Could a fossil specimen strengthen the link between dinosaurs and modern birds, and offer unique insight into the evolution of the awe-inspiring extinct creatures?
An undergraduate paleontology student from the University of Alberta in Canada discovered and led the study of an Ornithomimus dinosaur showcasing preserved tail feathers and soft tissue, making groundbreaking discovery on the species’ evolutionary adaptation.
According to Aaron van der Reest, who was tasked to lead the research since the fossil’s discovery in Dinosaur Provincial Park in 2009, theirs is the first analysis of preserved skin that forms a web from the femoral shaft to the abdomen — something not yet witnessed previously in non-avian dinosaurs.
“We now know what the plumage looked like on the tail, and that from the mid-femur down, it had bare skin,” he said.

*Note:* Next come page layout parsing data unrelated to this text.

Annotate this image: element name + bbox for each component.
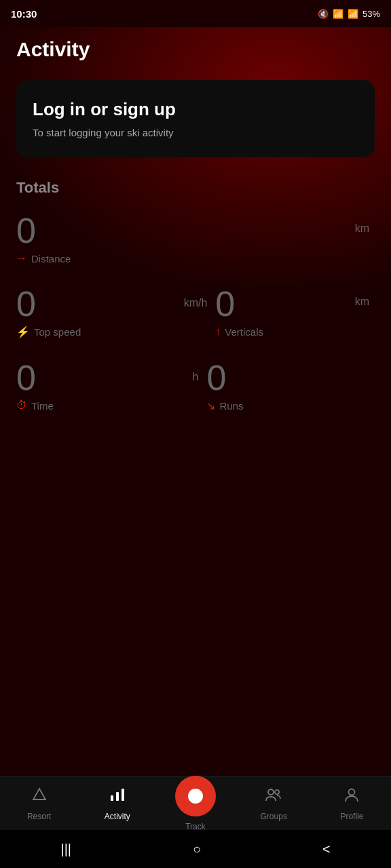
nav-activity[interactable]: Activity	[78, 786, 156, 821]
verticals-icon: ↑	[215, 326, 221, 338]
svg-rect-3	[122, 789, 124, 801]
svg-marker-0	[33, 789, 45, 800]
status-bar: 10:30 🔇 📶 📶 53%	[0, 0, 391, 27]
svg-rect-2	[116, 792, 119, 801]
time-runs-row: 0 ⏱ Time h 0 ↘ Runs	[16, 360, 375, 412]
runs-value: 0	[206, 360, 375, 395]
distance-value: 0	[16, 213, 375, 248]
resort-icon	[31, 786, 48, 808]
distance-label: Distance	[31, 253, 71, 264]
wifi-icon: 📶	[333, 9, 343, 19]
svg-point-5	[275, 789, 279, 793]
verticals-unit: km	[355, 296, 369, 308]
svg-point-4	[268, 789, 274, 795]
android-menu-button[interactable]: |||	[60, 842, 71, 857]
status-time: 10:30	[11, 8, 37, 20]
android-home-button[interactable]: ○	[193, 842, 201, 857]
android-nav-bar: ||| ○ <	[0, 830, 391, 868]
speed-icon: ⚡	[16, 326, 30, 338]
nav-profile[interactable]: Profile	[313, 786, 391, 821]
login-card-subtitle: To start logging your ski activity	[33, 127, 358, 138]
time-value: 0	[16, 360, 185, 395]
groups-label: Groups	[261, 812, 287, 821]
groups-icon	[265, 786, 282, 808]
login-card-title: Log in or sign up	[33, 99, 358, 120]
svg-rect-1	[111, 795, 113, 801]
totals-label: Totals	[16, 179, 375, 197]
distance-row: 0 → Distance km	[16, 213, 375, 264]
speed-unit: km/h	[184, 286, 208, 309]
nav-groups[interactable]: Groups	[235, 786, 313, 821]
verticals-label: Verticals	[225, 326, 263, 338]
nav-track[interactable]: Track	[156, 776, 234, 831]
activity-icon	[109, 786, 126, 808]
bottom-nav: Resort Activity Track Groups	[0, 776, 391, 830]
runs-stat: 0 ↘ Runs	[206, 360, 375, 412]
android-back-button[interactable]: <	[322, 842, 331, 857]
track-button[interactable]	[175, 776, 216, 816]
login-card[interactable]: Log in or sign up To start logging your …	[16, 80, 375, 157]
verticals-value: 0	[215, 286, 375, 321]
speed-stat: 0 ⚡ Top speed	[16, 286, 176, 338]
profile-label: Profile	[340, 812, 363, 821]
runs-label: Runs	[219, 400, 243, 412]
svg-point-6	[349, 789, 355, 795]
speed-verticals-row: 0 ⚡ Top speed km/h 0 ↑ Verticals km	[16, 286, 375, 338]
distance-unit: km	[355, 222, 369, 235]
verticals-stat: 0 ↑ Verticals km	[215, 286, 375, 338]
time-icon: ⏱	[16, 399, 27, 412]
time-unit: h	[193, 360, 199, 383]
battery-percent: 53%	[362, 9, 380, 19]
nav-resort[interactable]: Resort	[0, 786, 78, 821]
totals-section: Totals 0 → Distance km 0 ⚡ Top speed km	[0, 179, 391, 412]
silent-icon: 🔇	[318, 9, 329, 19]
distance-icon: →	[16, 252, 27, 264]
resort-label: Resort	[27, 812, 51, 821]
runs-icon: ↘	[206, 399, 215, 412]
speed-value: 0	[16, 286, 176, 321]
signal-icon: 📶	[348, 9, 358, 19]
activity-label: Activity	[105, 812, 130, 821]
time-label: Time	[31, 400, 54, 412]
profile-icon	[343, 786, 360, 808]
speed-label: Top speed	[34, 326, 81, 338]
status-icons: 🔇 📶 📶 53%	[318, 9, 380, 19]
page-title: Activity	[0, 27, 391, 75]
time-stat: 0 ⏱ Time	[16, 360, 185, 412]
track-button-inner	[188, 789, 203, 804]
distance-stat: 0 → Distance km	[16, 213, 375, 264]
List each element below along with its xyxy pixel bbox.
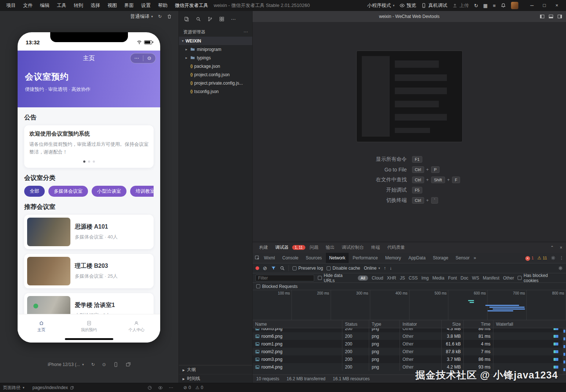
menu-select[interactable]: 选择	[87, 0, 103, 11]
network-request-row[interactable]: room2.png 200 png Other 87.8 kB 7 ms	[253, 348, 566, 355]
network-request-row[interactable]: room6.png 200 png Other 3.8 MB 81 ms	[253, 332, 566, 340]
preserve-log-checkbox[interactable]: Preserve log	[293, 266, 323, 271]
tab-sources[interactable]: Sources	[302, 253, 325, 263]
search-icon[interactable]	[280, 266, 285, 271]
more-icon[interactable]: ⋯	[131, 53, 143, 63]
menu-file[interactable]: 文件	[20, 0, 36, 11]
tab-code-quality[interactable]: 代码质量	[385, 242, 408, 253]
network-request-row[interactable]: room1.png 200 png Other 61.6 kB 4 ms	[253, 340, 566, 348]
column-waterfall[interactable]: Waterfall	[493, 320, 566, 328]
tree-item-project-private-config[interactable]: {} project.private.config.js...	[179, 79, 252, 87]
mode-select[interactable]: 小程序模式 ▾	[367, 2, 395, 9]
tree-item-tsconfig[interactable]: {} tsconfig.json	[179, 87, 252, 96]
filter-ws[interactable]: WS	[472, 275, 479, 281]
upload-button[interactable]: 上传	[452, 2, 469, 9]
export-har-icon[interactable]: ↓	[390, 266, 392, 271]
user-avatar[interactable]	[511, 2, 518, 9]
tab-terminal[interactable]: 终端	[368, 242, 383, 253]
sync-icon[interactable]: ↻	[474, 3, 478, 8]
tree-item-package-json[interactable]: {} package.json	[179, 62, 252, 70]
table-scrollbar[interactable]	[563, 328, 566, 374]
section-outline[interactable]: ▸ 大纲	[179, 365, 252, 374]
page-path-select[interactable]: 页面路径 ▾	[3, 385, 25, 391]
panel-right-icon[interactable]	[557, 14, 562, 19]
maximize-icon[interactable]: □	[538, 0, 551, 11]
tab-debug-console[interactable]: 调试控制台	[339, 242, 367, 253]
category-pill-training[interactable]: 培训教室	[130, 186, 154, 197]
has-blocked-cookies-checkbox[interactable]: Has blocked cookies	[518, 273, 563, 283]
category-pill-small[interactable]: 小型洽谈室	[92, 186, 126, 197]
minimize-icon[interactable]: ─	[526, 0, 538, 11]
section-timeline[interactable]: ▸ 时间线	[179, 374, 252, 383]
panel-left-icon[interactable]	[540, 14, 545, 19]
tab-storage[interactable]: Storage	[430, 253, 452, 263]
filter-media[interactable]: Media	[433, 275, 445, 281]
performance-gauge-icon[interactable]	[147, 385, 152, 390]
tab-profile[interactable]: 个人中心	[113, 314, 160, 343]
clear-icon[interactable]: ⊘	[263, 265, 267, 271]
problems-indicator[interactable]: ⊘ 0 ⚠ 0	[183, 385, 203, 390]
close-panel-icon[interactable]: ×	[560, 245, 562, 250]
category-pill-multimedia[interactable]: 多媒体会议室	[48, 186, 88, 197]
bell-icon[interactable]	[501, 3, 506, 8]
category-pill-all[interactable]: 全部	[24, 186, 45, 197]
tab-performance[interactable]: Performance	[349, 253, 381, 263]
close-icon[interactable]: ×	[551, 0, 563, 11]
git-branch-icon[interactable]	[207, 16, 213, 22]
compile-mode-select[interactable]: 普通编译 ▾	[130, 13, 153, 20]
inspect-icon[interactable]	[255, 255, 260, 260]
network-settings-gear-icon[interactable]	[558, 266, 563, 271]
filter-img[interactable]: Img	[422, 275, 429, 281]
filter-font[interactable]: Font	[448, 275, 457, 281]
column-initiator[interactable]: Initiator	[400, 320, 442, 328]
extensions-icon[interactable]	[219, 16, 224, 22]
tab-sensor[interactable]: Sensor	[452, 253, 473, 263]
hide-data-urls-checkbox[interactable]: Hide data URLs	[318, 273, 354, 283]
menu-project[interactable]: 项目	[3, 0, 19, 11]
more-tabs-icon[interactable]: »	[474, 255, 476, 260]
tab-wxml[interactable]: Wxml	[261, 253, 278, 263]
refresh-icon[interactable]: ↻	[158, 14, 162, 19]
network-request-row[interactable]: room3.png 200 png Other 3.7 MB 86 ms	[253, 355, 566, 363]
gear-icon[interactable]	[551, 255, 556, 260]
scale-icon[interactable]: ⊙	[102, 362, 106, 367]
device-select[interactable]: iPhone 12/13 (... ▾	[48, 362, 84, 367]
tab-console[interactable]: Console	[279, 253, 302, 263]
tree-root-weixin[interactable]: ▾ WEIXIN	[179, 37, 252, 45]
room-card[interactable]: 理工楼 B203 多媒体会议室 · 25人	[24, 254, 154, 288]
tab-network[interactable]: Network	[326, 253, 349, 263]
record-icon[interactable]	[256, 266, 259, 270]
disable-cache-checkbox[interactable]: Disable cache	[327, 266, 360, 271]
filter-all[interactable]: All	[358, 275, 368, 281]
column-status[interactable]: Status	[342, 320, 369, 328]
filter-css[interactable]: CSS	[409, 275, 418, 281]
menu-settings[interactable]: 设置	[138, 0, 154, 11]
filter-other[interactable]: Other	[503, 275, 514, 281]
tab-output[interactable]: 输出	[323, 242, 338, 253]
notice-card[interactable]: 欢迎使用会议室预约系统 请各位师生提前预约，审批通过后方可使用。保持会议室整洁，…	[24, 125, 154, 168]
panel-bottom-icon[interactable]	[548, 14, 554, 19]
menu-edit[interactable]: 编辑	[37, 0, 53, 11]
filter-manifest[interactable]: Manifest	[483, 275, 499, 281]
trash-icon[interactable]	[167, 14, 172, 19]
filter-cloud[interactable]: Cloud	[372, 275, 383, 281]
filter-funnel-icon[interactable]	[271, 266, 276, 271]
menu-app[interactable]: 微信开发者工具	[172, 0, 212, 11]
menu-goto[interactable]: 转到	[70, 0, 87, 11]
split-layout-icon[interactable]: ▦	[483, 3, 488, 8]
device-frame-icon[interactable]	[113, 362, 118, 367]
more-icon[interactable]: ⋯	[169, 385, 173, 390]
files-icon[interactable]	[184, 16, 189, 22]
filter-xhr[interactable]: XHR	[387, 275, 396, 281]
menu-interface[interactable]: 界面	[121, 0, 137, 11]
blocked-requests-checkbox[interactable]: Blocked Requests	[256, 284, 298, 289]
page-path-value[interactable]: pages/index/index	[33, 385, 74, 390]
tree-item-typings[interactable]: ▸ typings	[179, 53, 252, 62]
close-capsule-icon[interactable]: ⊙	[143, 53, 156, 63]
network-timeline-overview[interactable]: 100 ms 200 ms 300 ms 400 ms 500 ms 600 m…	[253, 290, 566, 320]
search-icon[interactable]	[196, 16, 201, 22]
column-type[interactable]: Type	[369, 320, 400, 328]
tab-problems[interactable]: 问题	[307, 242, 321, 253]
column-size[interactable]: Size	[442, 320, 464, 328]
more-icon[interactable]: ⋯	[231, 16, 236, 22]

The plumage of the fossil is identical to that of ostriches, which use bare skin for thermoregulation. “We can infer that Ornithomimus was likely doing the same thing,” van der Reest said, referring to the extinct creatures using feathered regions on their body in order to maintain body temperature.
Dinosaurs classified as ornithomimids are, in fact, typically called “ostrich mimics.”
The research used scanning electron microscopy to address the extremely crushed condition of the preserved feathers. The scan revealed a 3D keratin structure to the tail’ and body’s feathers.
The specimen is one of just three feathered Ornithomimus specimens on Earth and offers a glimpse of their evolution to various environments. The findings are deemed useful in forecasting the future adaptation of animals to survive ecological conditions.
The paper’s second author, Alex Wolfe, confirmed that their research strengthens the link between dinosaurs and birds, specifically in relation to theropods. He cited the specimen’s morphological parts and the feathers’ chemistry as “indistinguishable” features from modern birds, which were thought to have evolved from a different dinosaur group.
According to Luis Chiappe, director of the Dinosaur Institute at Los Angeles’ Natural History Museum, the new findings are important in that they offer details, for instance, on pigmentation that would dictate feather color.
He argued, however, that one fossil will not hold all the answers and would make further studies necessary.
“It’s about putting together all the pieces,” Chiappe said.
Van der Reest, who is now 34 years old and has 10 years of experience with dinosaur fossils, said he will continue to work on the research, adding that he has dreamed of working on such massive fossil find since he was a young boy growing up in Ontario.